* Transcribed page contents:
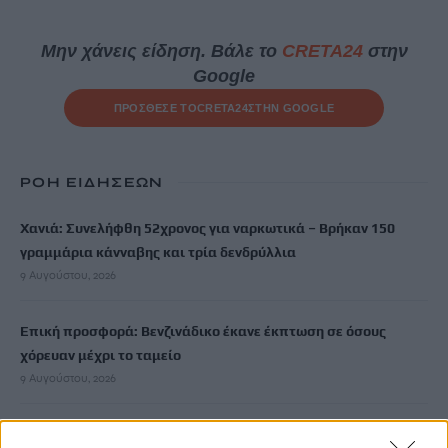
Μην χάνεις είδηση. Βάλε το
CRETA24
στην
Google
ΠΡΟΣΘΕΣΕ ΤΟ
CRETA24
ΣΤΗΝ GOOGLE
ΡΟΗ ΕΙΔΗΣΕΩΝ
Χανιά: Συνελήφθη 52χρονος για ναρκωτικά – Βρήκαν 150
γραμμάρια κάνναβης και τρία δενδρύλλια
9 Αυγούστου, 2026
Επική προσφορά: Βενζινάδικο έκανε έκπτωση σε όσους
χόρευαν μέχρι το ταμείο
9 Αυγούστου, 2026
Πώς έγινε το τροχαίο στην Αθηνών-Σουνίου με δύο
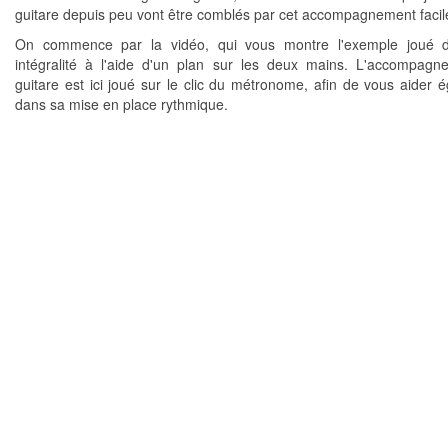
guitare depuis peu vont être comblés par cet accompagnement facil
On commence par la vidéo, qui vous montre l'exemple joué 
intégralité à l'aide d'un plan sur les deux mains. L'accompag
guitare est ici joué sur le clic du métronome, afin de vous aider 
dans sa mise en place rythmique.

* Directions for this task: Write out once more the lines above beginning at the line with "intégralité à l'aide"; continue through the final line and stop there.

* Task solution:
intégralité à l'aide d'un plan sur les deux mains. L'accompag
guitare est ici joué sur le clic du métronome, afin de vous aider 
dans sa mise en place rythmique.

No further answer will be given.